Today is Makara Sankranti, the Hindu harvest festival, which heralds the end of winter and beginning of spring. It is observed all over India and Nepal with great festivity, kite flying, bonfires, feasts and prayers to the Sun God. The famous Khumb Mela, the world's largest congregation of religious pilgrims, begins on this day. Preparing for this event is no small feat and according to the Indian government more than 155 million devotees and pilgrims will attend the spiritual festival this year.
All Hindu festivals are astronomical and astrological events, with most based on the lunar calendar. Makara Sankranti, is one of the rare ones based on the solar calendar. On January 14 each year (January 15 this year) the Sun enters Saturn’s sign of Capricorn. Legend has it that if you die on this day, you attain Moksha, (liberation/enlightenment), which precludes you from the cycle of birth and rebirth. Indologist date the Makara Sankranti celebration as far back as 5-8000 years. One of the first mentions of the significance of this date is in the ancient Hindu epic Mahabharta. The hero warrior, Bhishma, who was mortally wounded after a ferocious battle lay on a bed of thousand arrows. He chose to hold off his death until the Sun changed signs and moved into Saturn’s Capricorn, so that his final journey would follow the Sun’s Uttaryani, or upward movement towards light and away from darkness.
The Sun as the center point of the Zodiac, is seen by Hindus as the divine light and dispeller of darkness and the one who nourishes and illuminates life on earth, our body and mind. His celestial path and its influence on the horoscope is carefully studied by both Western and Eastern astrologers. In Yoga, the Sun represents prana shakti. The Sun’s transition into Capricorn represents the prana, chi or cosmic energy that sustains us, beginning its movement upwards in the chakras towards the thousand petaled Sahasrara chakra.
To understand the relationship between the Sun and Saturn we turn to another legend in which the Sun unknowingly impregnated his servant Chaya (shadow), who then gave birth to the illegitimate Saturn. Ever since then Saturn struggles to find his confidence and light, as he lives in the shadow of his divine hero and powerful father Sun, who never really approved of his fear, caution and restrain.
The symbol for Capricorn is a makara, or a crocodile which is half terrestrial and half aquatic , and a mythological creature that guards the gateway to the spiritual threshold. The Sun in the horoscope represents our Atma, or our soaring spirit and universal Soul. Saturn is the Atma, subjugated by the limitations of having a physical body.. Astrologically, both the shadow of Saturn and light of the Sun are inimical and hostile to each other and the two planetary forces do not function well in the horoscope under each other’s influence.
The Sun’s entry into Saturn’s sign of Capricorn represents the crossing of the threshold for the reunion of the father with his Son, or the Sun with Saturn. On this day each year, the Sun is welcomed by his disgruntled son Saturn, into his abode in the sign of Capricorn. Both the light of the Sun and darkness of Saturn embrace in Capricorn, setting the stage for integration of our soul nature (Sun) and our human nature (Saturn).
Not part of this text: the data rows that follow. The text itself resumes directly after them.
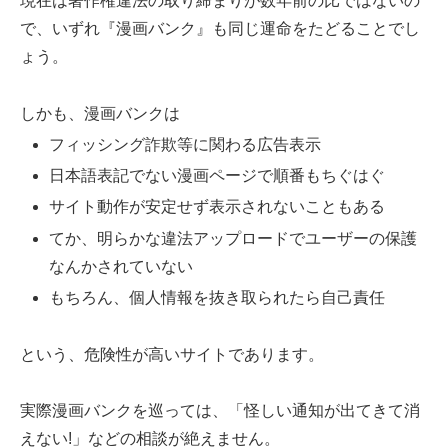
現在は著作権違法の取り締まりが数年前の比ではないの
で、いずれ『漫画バンク』も同じ運命をたどることでし
ょう。
しかも、漫画バンクは
フィッシング詐欺等に関わる広告表示
日本語表記でない漫画ページで順番もちぐはぐ
サイト動作が安定せず表示されないこともある
てか、明らかな違法アップロードでユーザーの保護
なんかされていない
もちろん、個人情報を抜き取られたら自己責任
という、危険性が高いサイトであります。
実際漫画バンクを巡っては、「怪しい通知が出てきて消
えない!」などの相談が絶えません。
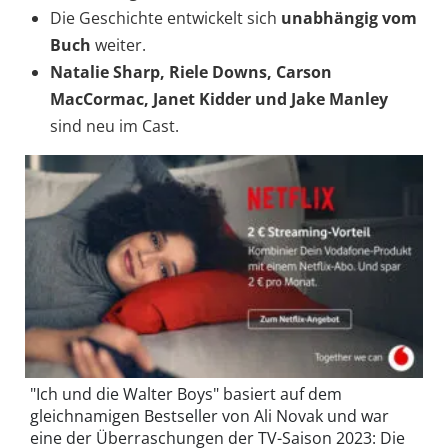
Die Geschichte entwickelt sich
unabhängig vom
Buch
weiter.
Natalie Sharp, Riele Downs, Carson
MacCormac, Janet Kidder und Jake Manley
sind neu im Cast.
"Ich und die Walter Boys" basiert auf dem
gleichnamigen Bestseller von Ali Novak und war
eine der Überraschungen der TV-Saison 2023: Die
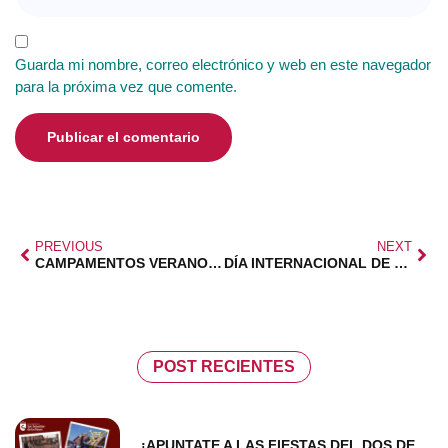
Guarda mi nombre, correo electrónico y web en este navegador
para la próxima vez que comente.
PREVIOUS
NEXT
CAMPAMENTOS VERANO CON DESCUENTO
DÍA INTERNACIONAL DE LA FAMILIA EN LA ONU
POST RECIENTES
¡APUNTATE A LAS FIESTAS DEL DOS DE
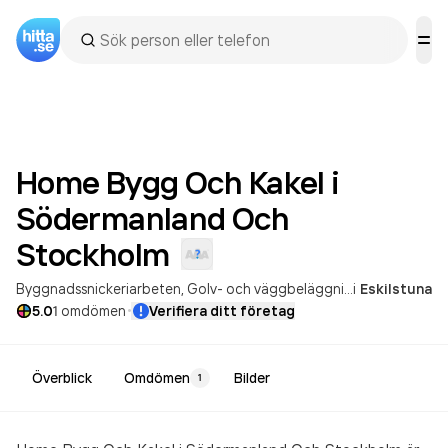
Home Bygg Och Kakel i
Södermanland Och
Stockholm
Byggnadssnickeriarbeten
Golv- och väggbeläggningsarbeten
i
Eskilstuna
·
5.0
1
omdömen
Verifiera ditt företag
Överblick
Omdömen
Bilder
1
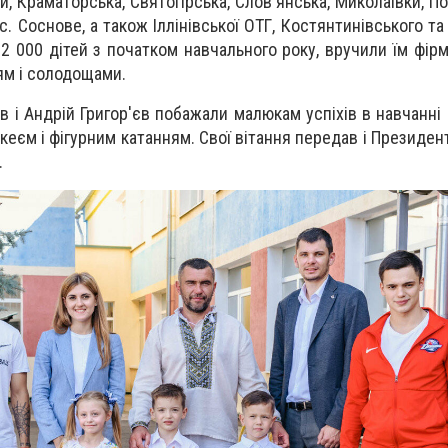
и, Краматорська, Святогірська, Слов'янська, Миколаївки, П
с. Соснове, а також Іллінівської ОТГ, Костянтинівського т
 2 000 дітей з початком навчального року, вручили їм фір
м і солодощами.
 і Андрій Григор'єв побажали малюкам успіхів в навчанні 
кеєм і фігурним катанням. Свої вітання передав і Президе
.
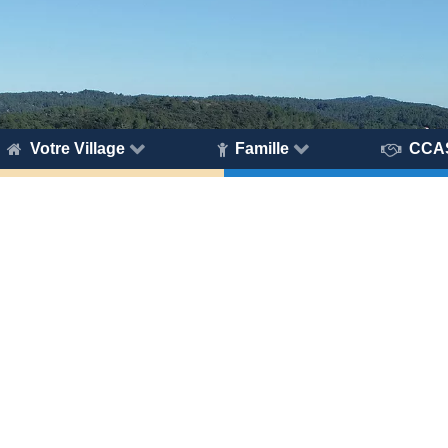
Votre Village
Famille
CCA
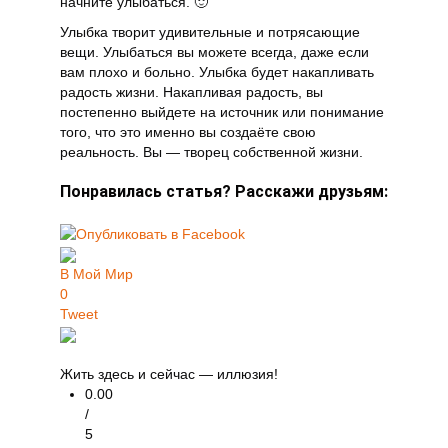
начните улыбаться. 🙂
Улыбка творит удивительные и потрясающие
вещи. Улыбаться вы можете всегда, даже если
вам плохо и больно. Улыбка будет накапливать
радость жизни. Накапливая радость, вы
постепенно выйдете на источник или понимание
того, что это именно вы создаёте свою
реальность. Вы — творец собственной жизни.
Понравилась статья? Расскажи друзьям:
В Мой Мир
0
Tweet
Жить здесь и сейчас — иллюзия!
0.00
/
5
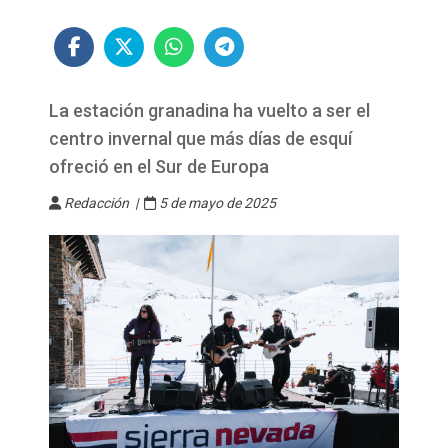
La estación granadina ha vuelto a ser el
centro invernal que más días de esquí
ofreció en el Sur de Europa
Redacción |
5 de mayo de 2025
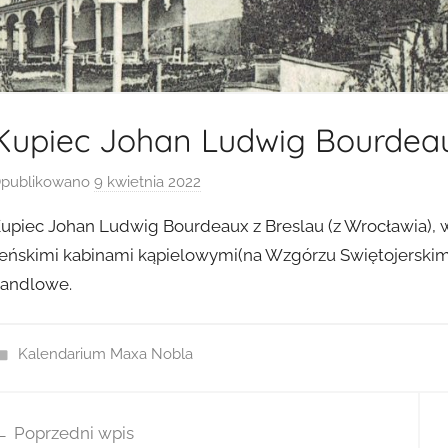
Kupiec Johan Ludwig Bourdea
publikowano
9 kwietnia 2022
p
r
upiec Johan Ludwig Bourdeaux z Breslau (z Wrocławia), 
z
eńskimi kabinami kąpielowymi(na Wzgórzu Swiętojerskim),
e
andlowe.
z
a
d
Kalendarium Maxa Nobla
m
i
wigacja
n
Poprzedni wpis
isu
2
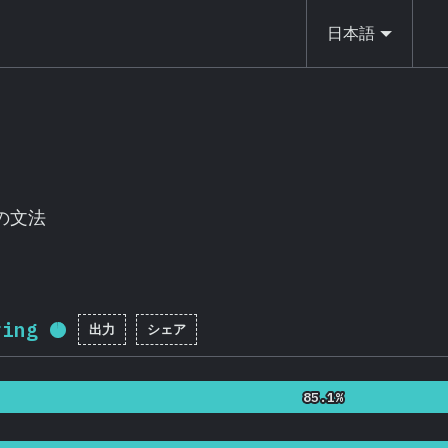
日本語
tの文法
ring
出力
シェア
回答記入率：
96
%
(
22814
)
85.1%
85.1%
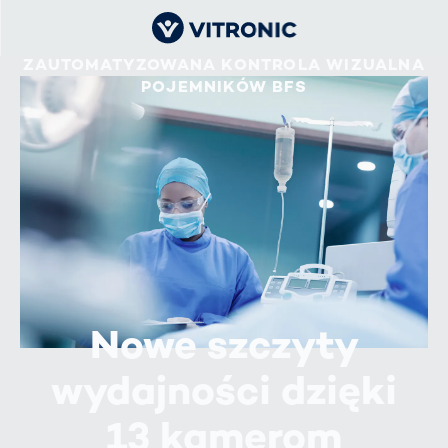
ZAUTOMATYZOWANA KONTROLA WIZUALNA
POJEMNIKÓW BFS
Nowe szczyty
wydajności dzięki
13 kamerom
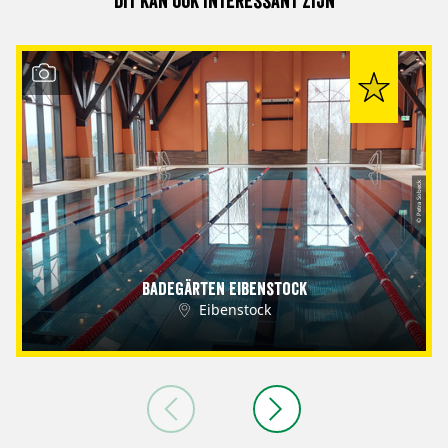
Dit kan ook interessant zijn
© Petra Sobeck
Badegärten Eibenstock
Eibenstock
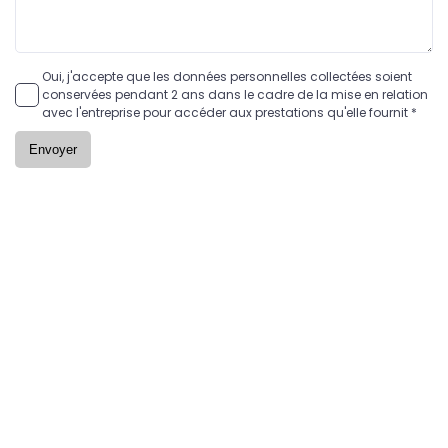
Oui, j'accepte que les données personnelles collectées soient
conservées pendant 2 ans dans le cadre de la mise en relation
avec l'entreprise pour accéder aux prestations qu'elle fournit *
Envoyer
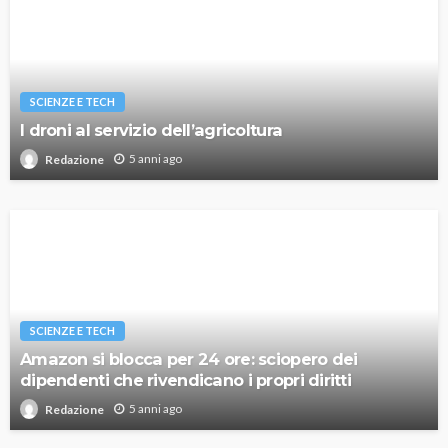
SCIENZE E TECH
I droni al servizio dell’agricoltura
5 anni ago
Redazione
SCIENZE E TECH
Amazon si blocca per 24 ore: sciopero dei
dipendenti che rivendicano i propri diritti
5 anni ago
Redazione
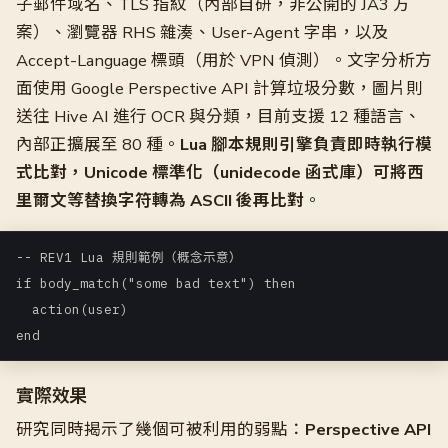
子郵件域名、TLS 指紋（內部自研，非公開的 JA3 方
案）、瀏覽器 RHS 雜湊、User-Agent 字串，以及
Accept-Language 標頭（用於 VPN 偵測）。文字分析方
面使用 Google Perspective API 計算垃圾分數，圖片則
送往 Hive AI 進行 OCR 與分類，目前支援 12 種語言、
內部正擴展至 80 種。
Lua 腳本規則引擎負責即時執行模
式比對，Unicode 標準化（unidecode 函式庫）可將西
里爾文等替換字符轉為 ASCII 後再比對
。
-- REV1 Lua 規則範例（概念示意）

if body_match("some bad text") then

  action(user)

end
實際效果
研究同時揭示了幾個可被利用的弱點：
Perspective API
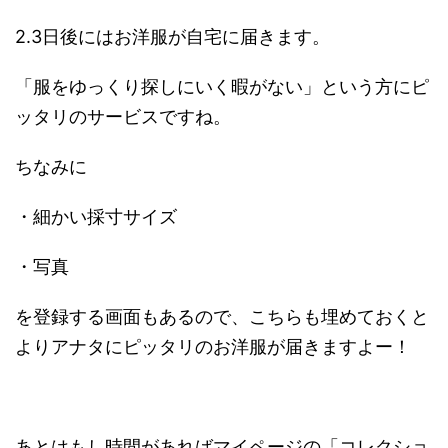
2.3日後にはお洋服が自宅に届きます。
「服をゆっくり探しにいく暇がない」という方にピ
ッタリのサービスですね。
ちなみに
・細かい採寸サイズ
・写真
を登録する画面もあるので、こちらも埋めておくと
よりアナタにピッタリのお洋服が届きますよー！
あとはもし時間があればマイページの「コレクショ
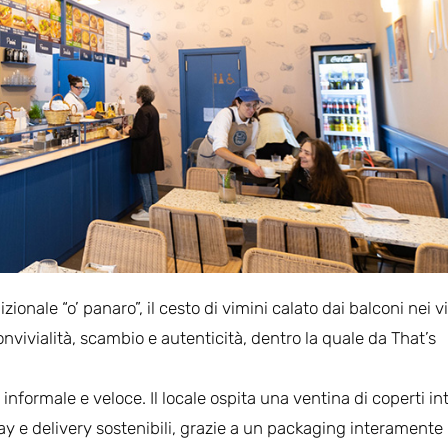
zionale “o’ panaro”, il cesto di vimini calato dai balconi nei vi
nvivialità, scambio e autenticità, dentro la quale da That’s
formale e veloce. Il locale ospita una ventina di coperti in
ay e delivery sostenibili, grazie a un packaging interamente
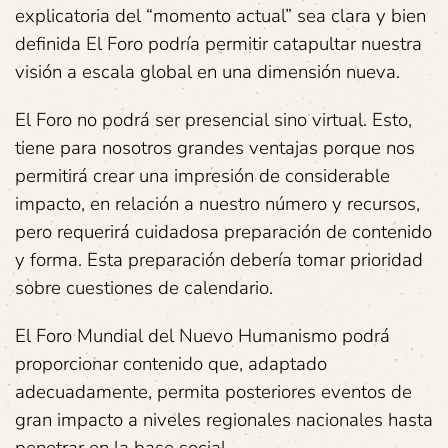
explicatoria del “momento actual” sea clara y bien
definida El Foro podría permitir catapultar nuestra
visión a escala global en una dimensión nueva.
El Foro no podrá ser presencial sino virtual. Esto,
tiene para nosotros grandes ventajas porque nos
permitirá crear una impresión de considerable
impacto, en relación a nuestro número y recursos,
pero requerirá cuidadosa preparación de contenido
y forma. Esta preparación debería tomar prioridad
sobre cuestiones de calendario.
El Foro Mundial del Nuevo Humanismo podrá
proporcionar contenido que, adaptado
adecuadamente, permita posteriores eventos de
gran impacto a niveles regionales nacionales hasta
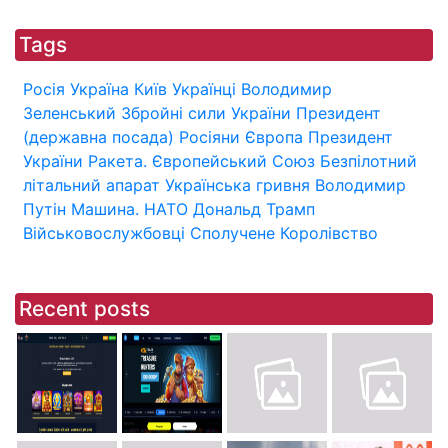
Tags
Росія
Україна
Київ
Українці
Володимир
Зеленський
Збройні сили України
Президент
(державна посада)
Росіяни
Європа
Президент
України
Ракета.
Європейський Союз
Безпілотний
літальний апарат
Українська гривня
Володимир
Путін
Машина.
НАТО
Дональд Трамп
Військовослужбовці
Сполучене Королівство
Recent posts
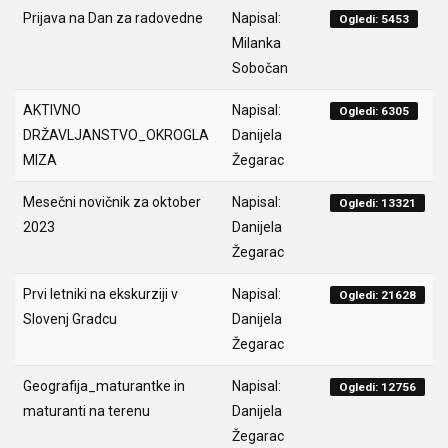
Prijava na Dan za radovedne
Napisal:
Ogledi: 5453
Milanka
Sobočan
AKTIVNO
Napisal:
Ogledi: 6305
DRŽAVLJANSTVO_OKROGLA
Danijela
MIZA
Žegarac
Mesečni novičnik za oktober
Napisal:
Ogledi: 13321
2023
Danijela
Žegarac
Prvi letniki na ekskurziji v
Napisal:
Ogledi: 21628
Slovenj Gradcu
Danijela
Žegarac
Geografija_maturantke in
Napisal:
Ogledi: 12756
maturanti na terenu
Danijela
Žegarac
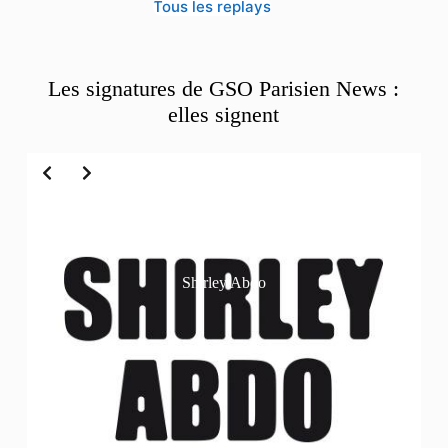
Tous les replays
Les signatures de GSO Parisien News :
elles signent
Slide 2 of 6
Shirley Abdo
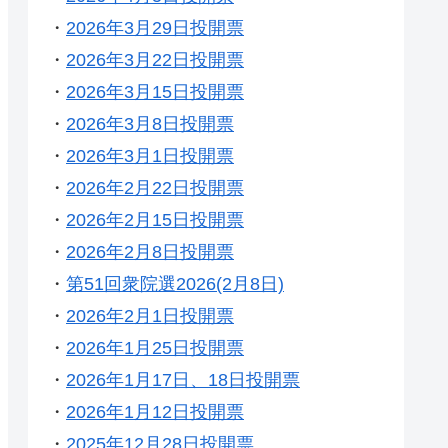
・
2026年3月29日投開票
・
2026年3月22日投開票
・
2026年3月15日投開票
・
2026年3月8日投開票
・
2026年3月1日投開票
・
2026年2月22日投開票
・
2026年2月15日投開票
・
2026年2月8日投開票
・
第51回衆院選2026(2月8日)
・
2026年2月1日投開票
・
2026年1月25日投開票
・
2026年1月17日、18日投開票
・
2026年1月12日投開票
・
2025年12月28日投開票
In Sanskrit, the Sun’s entry into Capricorn is also called Deva Kaala ( the time of the gods) and the next few months are considered by Hindus as very auspicious for yajnas (spiritual rituals and ceremonies), including marriage. The wedding season in India begins around this time, when the hero Sun’s northern and upward journey begins. No doubt the ancient seers of the Vedas understood that marriage is not for the faint of heart, and requires the courage and sacrifice of a great hero Sun, as well as the reality check of Saturn.